# Task to carry out:
Among the lines below, which ones contain the word "will"? Copy every such line.

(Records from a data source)
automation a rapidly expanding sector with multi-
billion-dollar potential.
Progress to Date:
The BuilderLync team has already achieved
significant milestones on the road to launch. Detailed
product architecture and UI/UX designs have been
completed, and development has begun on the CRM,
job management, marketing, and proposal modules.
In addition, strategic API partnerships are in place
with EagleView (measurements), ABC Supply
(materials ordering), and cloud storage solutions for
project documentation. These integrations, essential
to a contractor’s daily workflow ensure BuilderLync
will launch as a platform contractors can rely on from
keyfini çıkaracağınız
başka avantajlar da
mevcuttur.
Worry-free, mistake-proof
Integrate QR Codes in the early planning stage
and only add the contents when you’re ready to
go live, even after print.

...

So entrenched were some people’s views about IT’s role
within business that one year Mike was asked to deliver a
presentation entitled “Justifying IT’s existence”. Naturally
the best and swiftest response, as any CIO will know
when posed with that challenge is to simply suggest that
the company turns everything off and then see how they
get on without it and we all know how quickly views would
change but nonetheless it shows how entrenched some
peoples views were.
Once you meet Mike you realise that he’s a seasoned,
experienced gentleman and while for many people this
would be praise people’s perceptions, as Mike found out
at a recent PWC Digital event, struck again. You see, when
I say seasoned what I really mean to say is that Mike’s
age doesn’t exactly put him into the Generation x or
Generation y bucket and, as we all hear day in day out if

* * *

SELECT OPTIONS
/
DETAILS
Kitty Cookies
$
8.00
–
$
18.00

# Expected output:
will launch as a platform contractors can rely on from
the best and swiftest response, as any CIO will know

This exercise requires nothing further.